Start of Task input
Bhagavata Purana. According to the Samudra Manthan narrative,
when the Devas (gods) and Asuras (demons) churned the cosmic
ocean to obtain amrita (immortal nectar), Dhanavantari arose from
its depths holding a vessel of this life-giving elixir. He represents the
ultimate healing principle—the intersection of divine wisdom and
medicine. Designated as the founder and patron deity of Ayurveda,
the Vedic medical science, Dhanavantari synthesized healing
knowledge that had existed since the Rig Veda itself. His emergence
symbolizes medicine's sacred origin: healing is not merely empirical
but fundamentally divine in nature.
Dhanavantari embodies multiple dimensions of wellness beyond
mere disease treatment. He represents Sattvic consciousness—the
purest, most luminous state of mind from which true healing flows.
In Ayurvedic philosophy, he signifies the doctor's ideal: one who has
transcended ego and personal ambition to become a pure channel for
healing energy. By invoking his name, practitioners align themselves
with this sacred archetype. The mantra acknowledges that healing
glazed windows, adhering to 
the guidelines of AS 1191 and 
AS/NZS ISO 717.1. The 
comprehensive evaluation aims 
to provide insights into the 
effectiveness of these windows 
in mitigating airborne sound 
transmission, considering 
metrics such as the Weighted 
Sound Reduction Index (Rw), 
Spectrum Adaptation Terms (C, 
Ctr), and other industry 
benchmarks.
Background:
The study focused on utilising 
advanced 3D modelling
End of Task input
Start of Task input
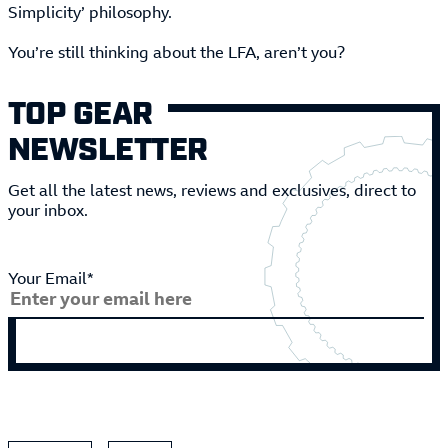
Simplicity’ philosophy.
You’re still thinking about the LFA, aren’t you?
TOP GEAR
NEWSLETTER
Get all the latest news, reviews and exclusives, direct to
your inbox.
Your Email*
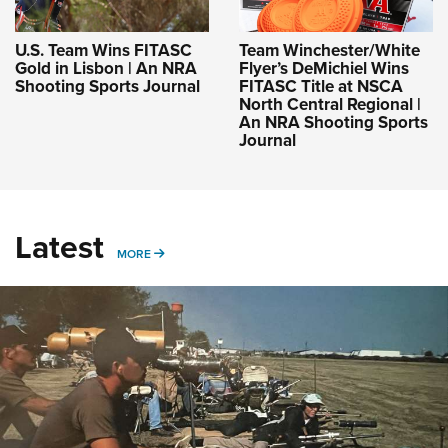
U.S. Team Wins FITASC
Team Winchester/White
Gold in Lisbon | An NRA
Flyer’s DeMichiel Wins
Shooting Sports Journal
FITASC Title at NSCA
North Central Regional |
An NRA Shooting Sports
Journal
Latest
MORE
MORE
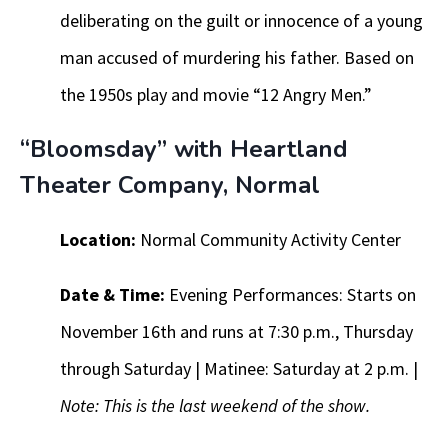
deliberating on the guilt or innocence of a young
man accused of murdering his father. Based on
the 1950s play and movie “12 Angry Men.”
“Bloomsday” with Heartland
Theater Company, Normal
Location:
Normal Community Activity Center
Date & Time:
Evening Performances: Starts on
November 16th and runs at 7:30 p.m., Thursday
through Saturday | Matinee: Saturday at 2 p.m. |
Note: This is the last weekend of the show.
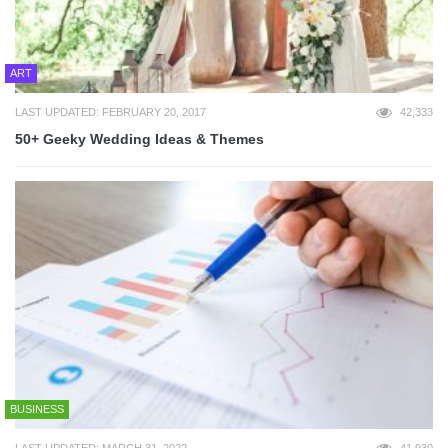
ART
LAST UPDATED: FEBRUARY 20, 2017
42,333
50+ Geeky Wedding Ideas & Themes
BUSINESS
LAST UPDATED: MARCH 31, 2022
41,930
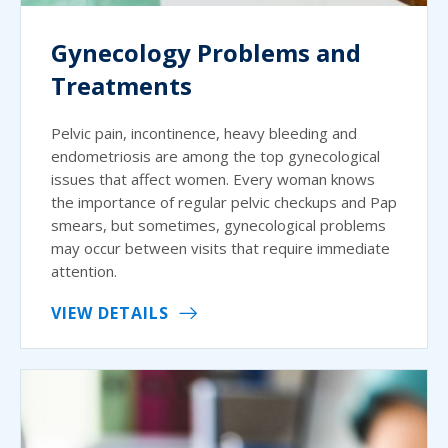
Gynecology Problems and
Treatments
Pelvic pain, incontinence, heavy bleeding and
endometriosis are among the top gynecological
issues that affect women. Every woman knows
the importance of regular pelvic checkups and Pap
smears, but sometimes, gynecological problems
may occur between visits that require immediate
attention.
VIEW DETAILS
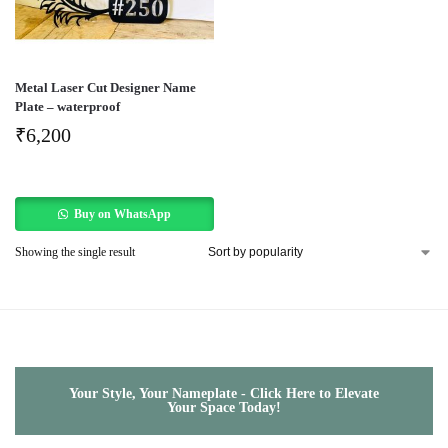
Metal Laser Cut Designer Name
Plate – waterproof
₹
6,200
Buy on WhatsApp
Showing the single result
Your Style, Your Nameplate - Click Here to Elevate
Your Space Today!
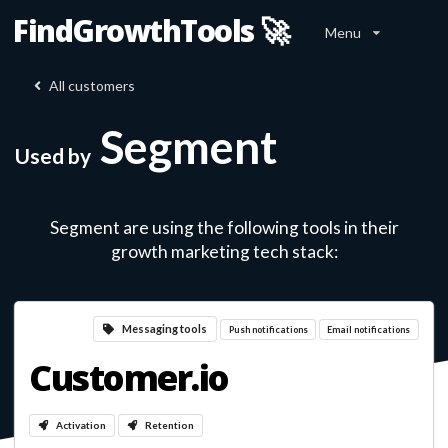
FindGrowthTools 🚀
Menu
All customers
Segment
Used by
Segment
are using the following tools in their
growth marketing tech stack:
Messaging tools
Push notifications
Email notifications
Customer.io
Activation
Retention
End of Task input
Start of Task input
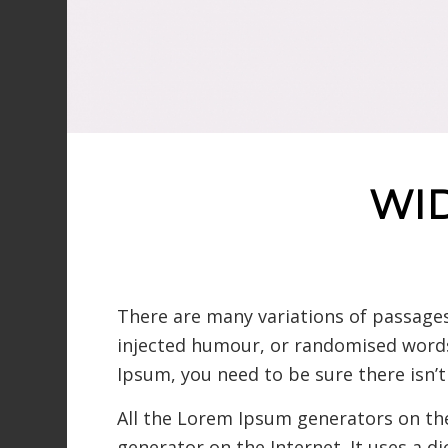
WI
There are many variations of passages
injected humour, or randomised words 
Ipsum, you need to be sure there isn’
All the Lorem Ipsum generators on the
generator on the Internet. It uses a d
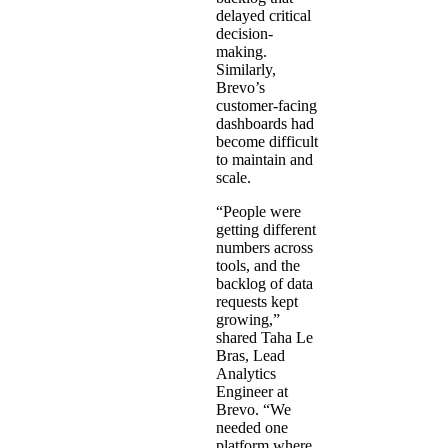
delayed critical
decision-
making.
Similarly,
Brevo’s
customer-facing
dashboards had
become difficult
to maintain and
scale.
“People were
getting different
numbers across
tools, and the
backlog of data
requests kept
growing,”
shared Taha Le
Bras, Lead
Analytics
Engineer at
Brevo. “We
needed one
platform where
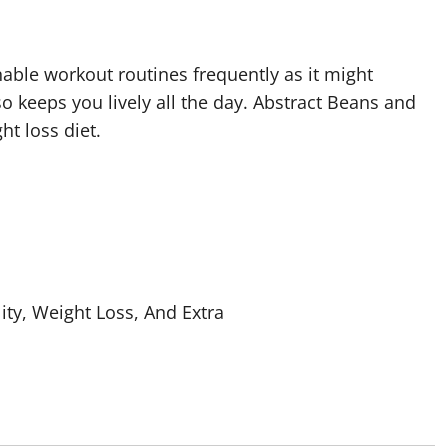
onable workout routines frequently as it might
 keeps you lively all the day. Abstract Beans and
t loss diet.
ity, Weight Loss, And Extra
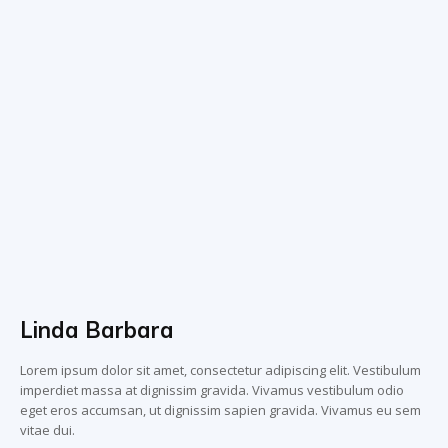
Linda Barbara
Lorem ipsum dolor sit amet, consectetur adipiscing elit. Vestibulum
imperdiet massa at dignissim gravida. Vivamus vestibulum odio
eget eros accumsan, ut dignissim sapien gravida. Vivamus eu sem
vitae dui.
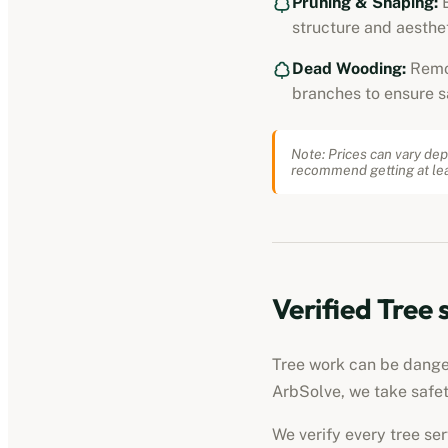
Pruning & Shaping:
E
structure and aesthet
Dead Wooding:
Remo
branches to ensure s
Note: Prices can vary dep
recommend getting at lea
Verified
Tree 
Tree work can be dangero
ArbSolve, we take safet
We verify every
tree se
End of Task input
What you will do:
For the word "Lorem", work out how many lines of the entries contain it, and state the number alone.

Response area:
2